Often, when trying to decide what applications to use on your Web server, price is the first thing people think of as a deciding factor, but I don't agree. Price is, of course, important, but you can pay thousands of dollars and not get the features you need, or you can pay nothing and get features that are useless to you.
With the changes to MovableType announced this week, I am considering making a change to the CMS that I use on my personal site. You might think that the reason I'm considering this change is because of price, but really that's not it. I do think that MovableType is a worthwhile program, easily worth $100. However, the features that are included no longer meet my needs.
What Features I'm Looking For
- Dynamic, database driven
- Runs on Linux with Apache
- Supports multiple authors
- Supports access control (authors can only edit certain areas)
- Allows plugins and other additions to the code beyond what the base software supports
- Provides templating that is completely customizable
- Supports XHTML and CSS templates
I've done a lot of research over the last few days. One of the first things I did was eliminate software sources that were less expensive than powerful enterprise CMS like Interwoven TeamSite and Documentum. Those tools are powerful and much beyond what a small personal site and small business would need.
There is a CMS for portals called a "Nuke" that many small businesses use. I looked at these first, because they are very common. But Nukes work by putting content into blocks and putting the blocks on the page. What I noticed in looking at sites that use Nukes is that they all seem to look essentially the same (Header and 3-column main body). Since I want my site to have a layout that fits with my style, and is not limited to what the CMS dictated, I knew that I didn't want a Nuke.
Then, I thought, because I was using MovableType before, I would look at some blog tools. After all, if I could use a blog CMS originally, then perhaps I could use a new blog CMS now. But blog tools have a very specific use - creating weblogs. I run much more than a weblog on my site - I have a photo gallery and a news site and my resume and other things. So, while Bloxsom and other blog tools are great, they don't meet my needs.
Finding the Perfect CMS
I realized that I couldn't just go randomly scattershot to various sites looking at CMS tools. Instead, I decided to form a prioritized list of my requirements. This would include what I do currently with my site, as well as the things that I want to do.

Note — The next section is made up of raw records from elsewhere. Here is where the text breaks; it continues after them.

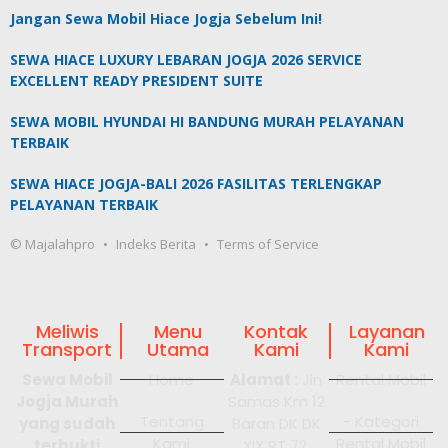
Jangan Sewa Mobil Hiace Jogja Sebelum Ini!
SEWA HIACE LUXURY LEBARAN JOGJA 2026 SERVICE
EXCELLENT READY PRESIDENT SUITE
SEWA MOBIL HYUNDAI HI BANDUNG MURAH PELAYANAN
TERBAIK
SEWA HIACE JOGJA-BALI 2026 FASILITAS TERLENGKAP
PELAYANAN TERBAIK
© Majalahpro
Indeks Berita
Terms of Service
Meliwis
Menu
Kontak
Layanan
Transport
Utama
Kami
Kami
Sewa Mobil
Home
Alamat :
Jln
Rental Mobil
Jogja Murah
Samas Km 12
Tentang
- Kategori
yang sudah
Baran DK DK
Kami
Rental Mobil
terbukti
XIX RT 72,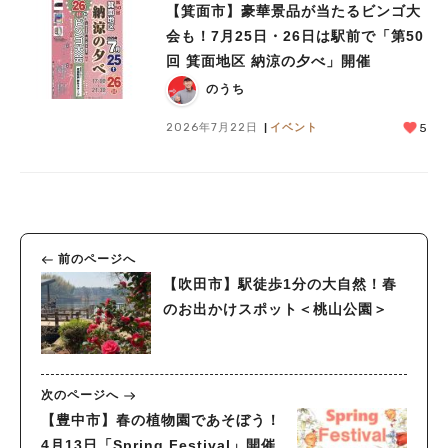
【箕面市】豪華景品が当たるビンゴ大
会も！7月25日・26日は駅前で「第50
回 箕面地区 納涼の夕べ」開催
のうち
2026年7月22日
イベント
5
前のページへ
【吹田市】駅徒歩1分の大自然！春
のお出かけスポット＜桃山公園＞
次のページへ
【豊中市】春の植物園であそぼう！
4月13日「Spring Festival」開催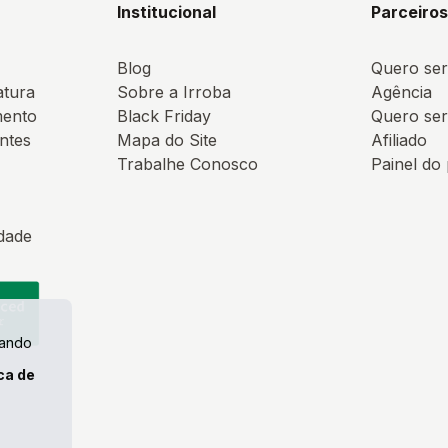
Institucional
Parceiro
Blog
Quero ser
atura
Sobre a Irroba
Agência
mento
Black Friday
Quero ser
ntes
Mapa do Site
Afiliado
Trabalhe Conosco
Painel do
idade
uando
ica de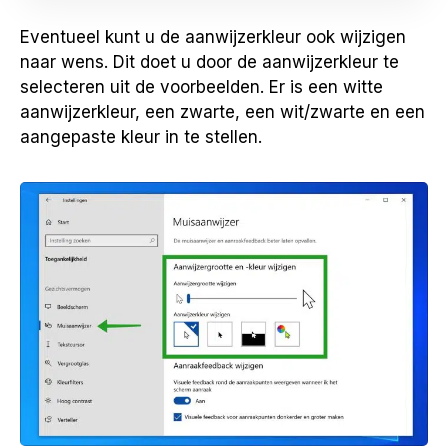
Eventueel kunt u de aanwijzerkleur ook wijzigen
naar wens. Dit doet u door de aanwijzerkleur te
selecteren uit de voorbeelden. Er is een witte
aanwijzerkleur, een zwarte, een wit/zwarte en een
aangepaste kleur in te stellen.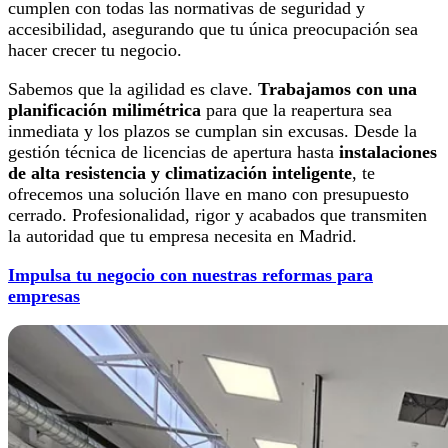
cumplen con todas las normativas de seguridad y
accesibilidad, asegurando que tu única preocupación sea
hacer crecer tu negocio.
Sabemos que la agilidad es clave.
Trabajamos con una
planificación milimétrica
para que la reapertura sea
inmediata y los plazos se cumplan sin excusas. Desde la
gestión técnica de licencias de apertura hasta
instalaciones
de alta resistencia y climatización inteligente
, te
ofrecemos una solución llave en mano con presupuesto
cerrado. Profesionalidad, rigor y acabados que transmiten
la autoridad que tu empresa necesita en Madrid.
Impulsa tu negocio con nuestras reformas para
empresas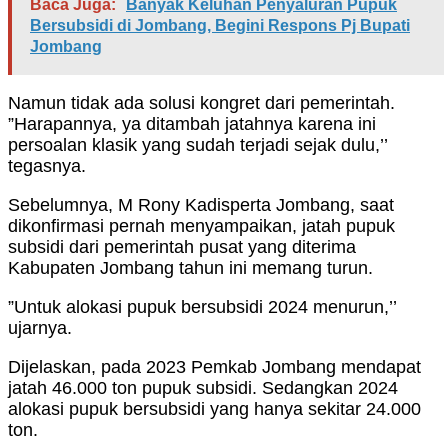
Baca Juga:
Banyak Keluhan Penyaluran Pupuk
Bersubsidi di Jombang, Begini Respons Pj Bupati
Jombang
Namun tidak ada solusi kongret dari pemerintah.
”Harapannya, ya ditambah jatahnya karena ini
persoalan klasik yang sudah terjadi sejak dulu,’’
tegasnya.
Sebelumnya, M Rony Kadisperta Jombang, saat
dikonfirmasi pernah menyampaikan, jatah pupuk
subsidi dari pemerintah pusat yang diterima
Kabupaten Jombang tahun ini memang turun.
”Untuk alokasi pupuk bersubsidi 2024 menurun,’’
ujarnya.
Dijelaskan, pada 2023 Pemkab Jombang mendapat
jatah 46.000 ton pupuk subsidi. Sedangkan 2024
alokasi pupuk bersubsidi yang hanya sekitar 24.000
ton.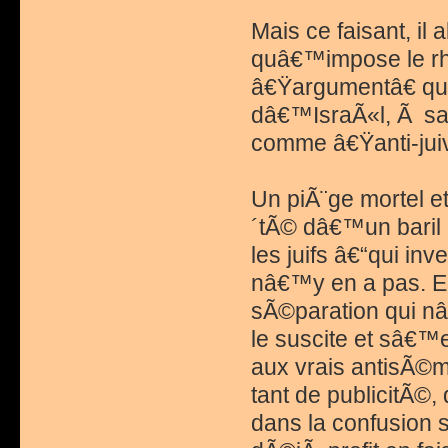
Mais ce faisant, il 
quâ€™impose le rh
â€Ÿargumentâ€ qu
dâ€™IsraÃ«l, Ã sa n
comme â€Ÿanti-juiv
Un piÃ¨ge mortel e
´tÃ© dâ€™un baril d
les juifs â€“qui in
nâ€™y en a pas. En 
sÃ©paration qui n
le suscite et sâ€™
aux vrais antisÃ©mi
tant de publicitÃ©,
dans la confusion 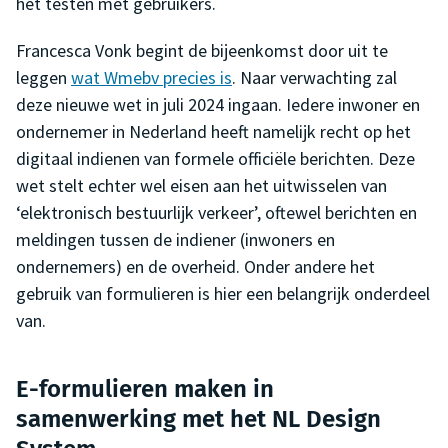
het testen met gebruikers.
Francesca Vonk begint de bijeenkomst door uit te
leggen
wat Wmebv precies is
. Naar verwachting zal
deze nieuwe wet in juli 2024 ingaan. Iedere inwoner en
ondernemer in Nederland heeft namelijk recht op het
digitaal indienen van formele officiële berichten. Deze
wet stelt echter wel eisen aan het uitwisselen van
‘elektronisch bestuurlijk verkeer’, oftewel berichten en
meldingen tussen de indiener (inwoners en
ondernemers) en de overheid. Onder andere het
gebruik van formulieren is hier een belangrijk onderdeel
van.
E-formulieren maken in
samenwerking met het NL Design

I've narrowed my search down to three:
They all seem to have the functionality that I want, so now I need to install them on my test bed and try them out. Since they are all offered under Gnu Public License, I can test them wilthout spending any money. And once I've tested them, I'll know which one I want to use as my next CMS.
If you're looking for a CMS for your business or personal Web site, I recommend the following three steps to make sure you find what you want:
- Determine your requirements for the CMS. Be as inclusive as you can, and be sure to rank the priorities. I actually ranked them in two ways: first the priority and second the urgency. That way if I couldn't find a CMS that fit all of them I would be able to determine the priorities.
- Find as many CMS tools as you can to evaluate. Do your best to evaluate them. I used the Web sites, documentation about the tools, forums and support boards, and Google searches to do my research.
- Narrow it down to a small number that you can afford to evaluate on your own system. If you've included commercial tools, then talk to their sales team about getting an evaluation copy. If you've included GPL or other freeware and downloadable versions, then install them on some location on your server so that you can test them in your home environment.
I expect to take between one and two months to decide which system I want to use. It's not worth rushing.